There is a wealth of documentation, training, guides, and other resources available online to learn about security in AWS cloud environments. But many of those resources assume that you are either building an account from scratch, were intimately involved in building the account from its inception, or can take great liberty in applying destructive changes. In our case, the reality is that you’re likely staring at eight years of accumulated infrastructure with absolutely no idea of what’s running or how to make changes without causing a production outage.

I’ve written this guide to help you filter through the mess, isolate the changes you need to make, and start to tame your environment. While I’ll assume that you have AWS experience, we’ll start with the security basics, along with changes that won’t impact running services, before moving to making tweaks that will require a bit more investigation and preparation. Our goal is to quickly triage the situation, implement the lowest risk but most impactful changes first, and then work our way toward a concrete security policy that can be used longer-term.

Note: The absolute best-case scenario when inheriting an account is to spin up a separate new account and migrate applications over time.
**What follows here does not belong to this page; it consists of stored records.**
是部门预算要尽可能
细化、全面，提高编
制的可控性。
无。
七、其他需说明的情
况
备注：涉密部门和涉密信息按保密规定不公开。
However, I recognize that that is a pipe dream for many accounts, hence this guide was born.

This guide is not a substitute for a properly-designed security program. Instead, it is designed to be a quick-start guide for the first 30–90 days after assuming ownership over an account that may not have previously been properly managed.

Step 1: Get Stable Access

If you’re lucky, the target account is already configured to work with your organization’s Single Sign On (SSO) provider. In actuality, you’re more likely to have sticky note with an email address and a password on it. Our first step is to confirm access to the account and embed our own user to avoid losing access. This step is especially crucial if you’re taking over an account because a previous employee left the company.

If you were given a user account and password to sign in with, it’s possible this is the root user account. This is not a good practice, but first we need to stabilize our access by running through the following steps:

  1. Log in with the email and password to determine if you’re using the root account.

Step 2: Stop Using the Root User

Your goal from this point forward is to stop using the root user entirely. To do this safely, we will need to make sure that nothing else is using the root user programmatically and then create an MFA token for the account which you will lock in a safe somewhere.

If you’re lucky, you won’t find any access keys here.
  1. Log in as the root user (hopefully for the last time).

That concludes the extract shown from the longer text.